# Work order:
Each line in the entries below that holds the word "Марокканские" belongs in the answer.

# Dataset records:
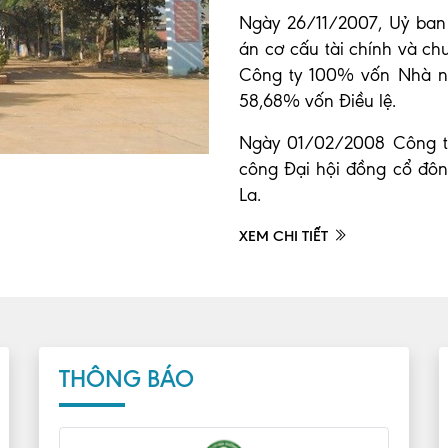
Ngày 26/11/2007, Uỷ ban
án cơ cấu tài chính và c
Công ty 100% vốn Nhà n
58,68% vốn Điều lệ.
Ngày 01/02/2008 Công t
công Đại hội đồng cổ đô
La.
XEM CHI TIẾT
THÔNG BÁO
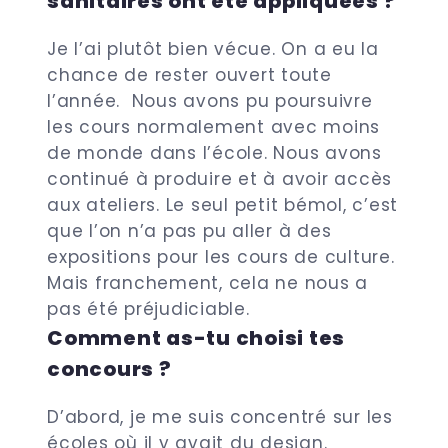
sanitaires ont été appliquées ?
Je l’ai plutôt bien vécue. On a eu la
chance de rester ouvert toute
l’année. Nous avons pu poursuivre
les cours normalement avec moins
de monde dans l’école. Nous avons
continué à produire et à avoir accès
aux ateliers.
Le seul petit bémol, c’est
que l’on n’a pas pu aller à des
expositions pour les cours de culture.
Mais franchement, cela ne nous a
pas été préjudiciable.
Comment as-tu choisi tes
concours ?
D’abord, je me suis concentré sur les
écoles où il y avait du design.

* * *

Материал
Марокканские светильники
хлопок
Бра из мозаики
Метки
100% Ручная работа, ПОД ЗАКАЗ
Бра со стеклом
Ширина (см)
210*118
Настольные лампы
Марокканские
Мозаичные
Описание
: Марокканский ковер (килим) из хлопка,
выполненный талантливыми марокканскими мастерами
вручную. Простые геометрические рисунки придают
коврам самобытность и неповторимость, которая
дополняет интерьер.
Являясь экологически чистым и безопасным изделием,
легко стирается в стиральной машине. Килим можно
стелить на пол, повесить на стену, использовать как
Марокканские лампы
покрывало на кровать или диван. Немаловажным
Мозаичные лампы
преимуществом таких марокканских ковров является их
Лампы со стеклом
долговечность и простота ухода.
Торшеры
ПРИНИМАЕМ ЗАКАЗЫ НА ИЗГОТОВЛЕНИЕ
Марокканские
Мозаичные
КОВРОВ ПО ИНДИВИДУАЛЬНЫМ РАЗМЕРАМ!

# The completed task:
Марокканские светильники
Марокканские
Марокканские лампы
Марокканские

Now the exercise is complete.